Type routing and open questions had 0.20 mean precision. Fuzzy matching and prefix guards landed at 0.25. Budget eviction and capacity landed at 0.13. This is where the difference between a knowledge format and a memory system becomes very obvious. OKF can describe the knowledge. It does not decide how much of that knowledge should enter the model request.

The bundle made knowledge inspectable. It did not make retrieval governed. That is the gap.

Session behavior

The session run is where the pattern got shaky.

The single-turn result is the optimistic view. The session run is closer to how people actually use AI tools. Topics move around. Earlier turns create noise. Some later turns are implicit. The model has to keep deciding whether to inspect files, which files matter, and whether the current turn still belongs to the same topic.

In that run, only 2 of 12 turns passed. Mean recall dropped to 0.45, and there was only 1 active retrieval pass. The p95 latency reached 59.3 seconds. The exact number matters less than the pattern: once retrieval becomes a repeated model behavior inside a session, the cost and instability compound.

This is the part I would watch most closely if I were adopting OKF inside a product. A single query against a clean file bundle can look pretty good. A real session needs continuity, exclusion, recency, scope, and budget control on every turn.

What it means

OKF solves interchange. It does not solve selection.

This is the main takeaway for me. OKF is a good answer to the interchange problem. It gives people a clean way to write portable knowledge bundles. That is valuable. It means a team can move curated context between tools without depending on one vendor's memory database.

But memory retrieval has a second problem: selection. Which beliefs are relevant? Which are current? Which are scoped to this user, team, repo, customer, or task? Which facts are pinned? Which facts are stale? Which open questions should be visible, and which should stay out of the request?

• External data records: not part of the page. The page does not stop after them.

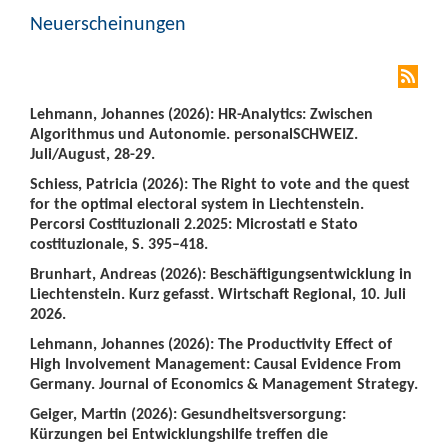
Neuerscheinungen
Lehmann, Johannes (2026): HR-Analytics: Zwischen
Algorithmus und Autonomie. personalSCHWEIZ.
Juli/August, 28-29.
Schiess, Patricia (2026): The Right to vote and the quest
for the optimal electoral system in Liechtenstein.
Percorsi Costituzionali 2.2025: Microstati e Stato
costituzionale, S. 395–418.
Brunhart, Andreas (2026): Beschäftigungsentwicklung in
Liechtenstein. Kurz gefasst. Wirtschaft Regional, 10. Juli
2026.
Lehmann, Johannes (2026): The Productivity Effect of
High Involvement Management: Causal Evidence From
Germany. Journal of Economics & Management Strategy.
Geiger, Martin (2026): Gesundheitsversorgung:
Kürzungen bei Entwicklungshilfe treffen die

A file format can carry the fields needed to answer those questions. It cannot answer them by merely existing. The runtime has to enforce them.

Bottom line

The format is not the hard part.

Dropping markdown files into a tool is a great start. It is transparent, portable, and easy to reason about. But once the model has to choose which files to read, you are back in retrieval land.

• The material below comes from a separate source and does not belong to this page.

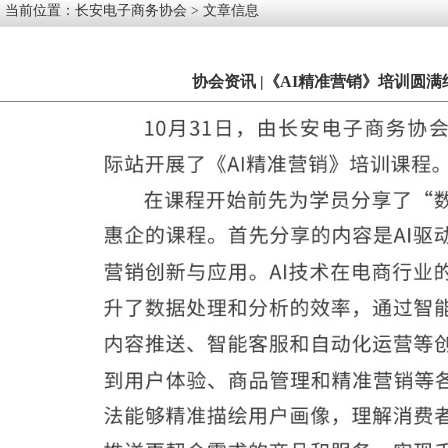
当前位置：
长安电子商务协会
> 文章信息
协会资讯 |《AI精准营销》培训圆满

The OKF run did better than naive memory retrieval because files, titles, descriptions, and frontmatter give the model useful handles. But the hard cases remained hard because the hard cases were never about markdown. They were about state.

So I am bullish on OKF as a format. I am not bullish on treating the format as the memory system. The next layer has to be the runtime: the thing that decides what gets retrieved, what gets excluded, what is current, what is scoped, and what the model was actually allowed to know.